# [WHAT THE EXERCISE ASKS]
Return every entry exactly, except for any pictures.

Records drawn from a dataset:
+++

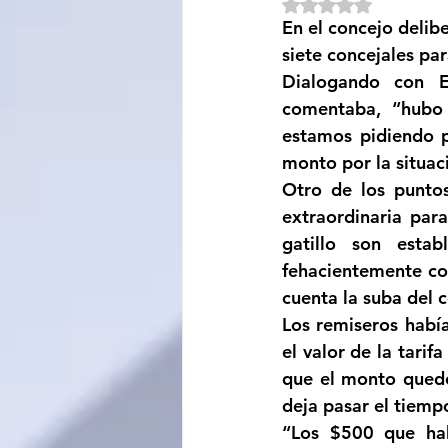
Obtuvo NaN de 5 e
En el concejo delib
Sociedad
Educación
siete concejales par
Dialogando con Ed
comentaba, “hubo 
Categoría sin título
Cali
estamos pidiendo p
monto por la situac
Otro de los puntos
extraordinaria par
gatillo son esta
fehacientemente co
cuenta la suba del 
Los remiseros habí
el valor de la tarif
que el monto quede
deja pasar el tiemp
“Los $500 que hab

+++

# [PROBLEM SOLUTION]
Obtuvo NaN de 5 e
En el concejo delib
Sociedad
Educación
siete concejales par
Dialogando con Ed
comentaba, “hubo 
Categoría sin título
Cali
estamos pidiendo p
monto por la situac
Otro de los puntos
extraordinaria par
gatillo son esta
fehacientemente co
cuenta la suba del 
Los remiseros habí
el valor de la tarif
que el monto quede
deja pasar el tiemp
“Los $500 que hab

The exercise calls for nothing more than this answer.